Otherwise, they were an Italian manufacturer who now belong to a Russian company and whose factory was relocated to Russia.

Cheers

Peter


----------



## Phil P (Jul 25, 2010)

one-off designs said:


> Hi
> I have a Felisatti router R346EC that I bought from a show a few years ago. It's not a bad tool for the money and has served me well. I think that it was modelled on a Trend 1/2 inch router and it's form and function is very similar to another Trend router that I have.


Hi Brian

In fact it was the other way round. Felisatti made the R346 and sold it badged for other firms, notably Metabo (OF1612, OF/OFE1812), Holz-Her (now defunct), Fein USA (RT-1800) and Trend (as the T-9). Moast of these models ceased to be 4 to 7 years back, so parts are already difficult. There are subtle variations between all of these (for example the Metabos have a dial indicator for cut depth, the Holz-Her had a lot more plastic in the body, the T-9 had a modified base casting, etc) but mechanically and electrically they are all very similar. Trend in the UK can still supply some (not many) spares for their version but the two main UK tool spares suppliers, Miles Tool & Machinery and John Carr (both on the net) no longer seem to list the model (or Felisatti routers for that matter).

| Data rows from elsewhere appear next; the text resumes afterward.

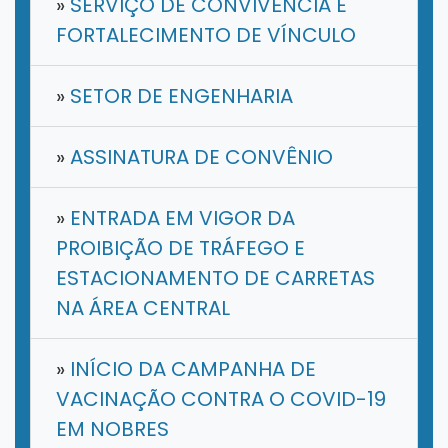
»
SERVIÇO DE CONVIVÊNCIA E
FORTALECIMENTO DE VÍNCULO
»
SETOR DE ENGENHARIA
»
ASSINATURA DE CONVÊNIO
»
ENTRADA EM VIGOR DA
PROIBIÇÃO DE TRÁFEGO E
ESTACIONAMENTO DE CARRETAS
NA ÁREA CENTRAL
»
INÍCIO DA CAMPANHA DE
VACINAÇÃO CONTRA O COVID-19
EM NOBRES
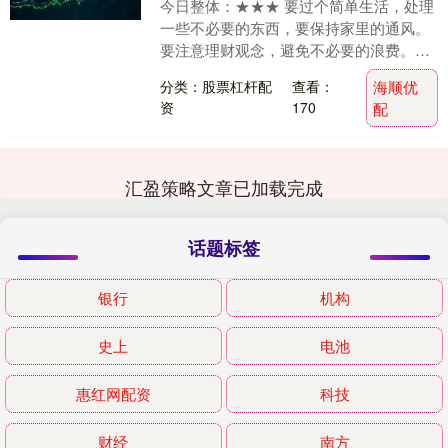
今日整体：★★★ 要过个简单生活，处理
一些不必要的东西，要保持家里的通风。
要注意理财观念，避免不必要的浪费。可
以去游泳或接近大自然，加强体力。就不
分类：股票杠杆配
查看：
海顺优
要吃加工的食品....
资
170
配
汇盈策略文章已加载完成
话题标签
银行
机构
史上
电池
惠红网配资
科技
财经
南方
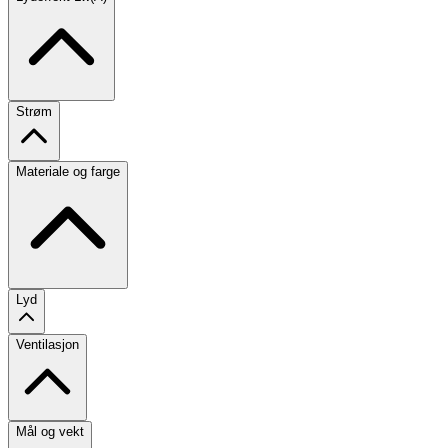
Strøm
Materiale og farge
Lyd
Ventilasjon
Mål og vekt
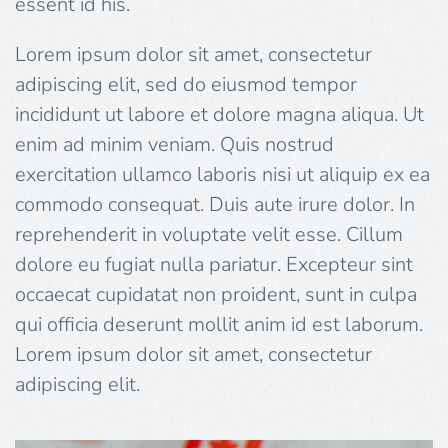
essent id his.
Lorem ipsum dolor sit amet, consectetur
adipiscing elit, sed do eiusmod tempor
incididunt ut labore et dolore magna aliqua. Ut
enim ad minim veniam. Quis nostrud
exercitation ullamco laboris nisi ut aliquip ex ea
commodo consequat. Duis aute irure dolor. In
reprehenderit in voluptate velit esse. Cillum
dolore eu fugiat nulla pariatur. Excepteur sint
occaecat cupidatat non proident, sunt in culpa
qui officia deserunt mollit anim id est laborum.
Lorem ipsum dolor sit amet, consectetur
adipiscing elit.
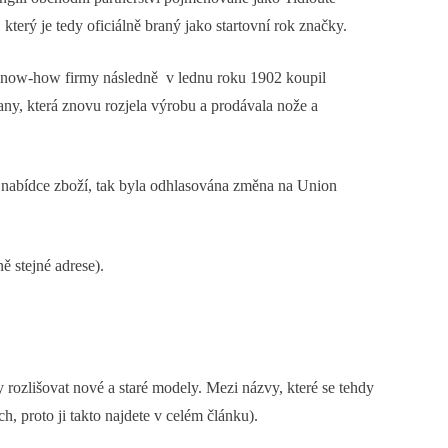
erý je tedy oficiálně braný jako startovní rok značky.
a know-how firmy následně v lednu roku 1902 koupil
ny, která znovu rozjela výrobu a prodávala nože a
í nabídce zboží, tak byla odhlasována změna na Union
ě stejné adrese).
 rozlišovat nové a staré modely. Mezi názvy, které se tehdy
oto ji takto najdete v celém článku).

I'd not recommend going for Metabo spares as I've found their service incredibly poor over the last 3 or 4 years, Holz-Her are long dead (at least in power tools, the factory and some of the models went to Festool/Protool) and Fein in Europe never sold the model so I doubt they'd be much help. The only other thing is to contact Felisatti in Italy directly. Even though the router is now manufactured in Russia/China by Felisatti's parent, Interskol (notice, too the fact that Intersko; now own/make Casals/Freud routers), it is still listed (at least by the American importer). It was listed on the Italian web site until 2 or 3 years back, too.

Good luck with your hunt 

Regards

Phil

Edit: Mark, would it be worthwhile putting this sort of info together as a couple or three crib sheets rather than reiterating every time a quaetion gets asked?


----------



## Homemaster (Feb 16, 2012)

Hi to All from Moscow city!

Currently in Russia can not buy routers Felisatti. And of course no spare parts :help:

We can only buy miter saws, branded Interskol.
At the moment there is no information about the resumption of production of routers Felisatti :cray:
There are stock balance from Italy, which are not sold at retail. I hope to buy R346EC.
Freud routers are still made in Spain, and sold in Russia under the brand name Interskol. Already have won great popularity :yes4:


----------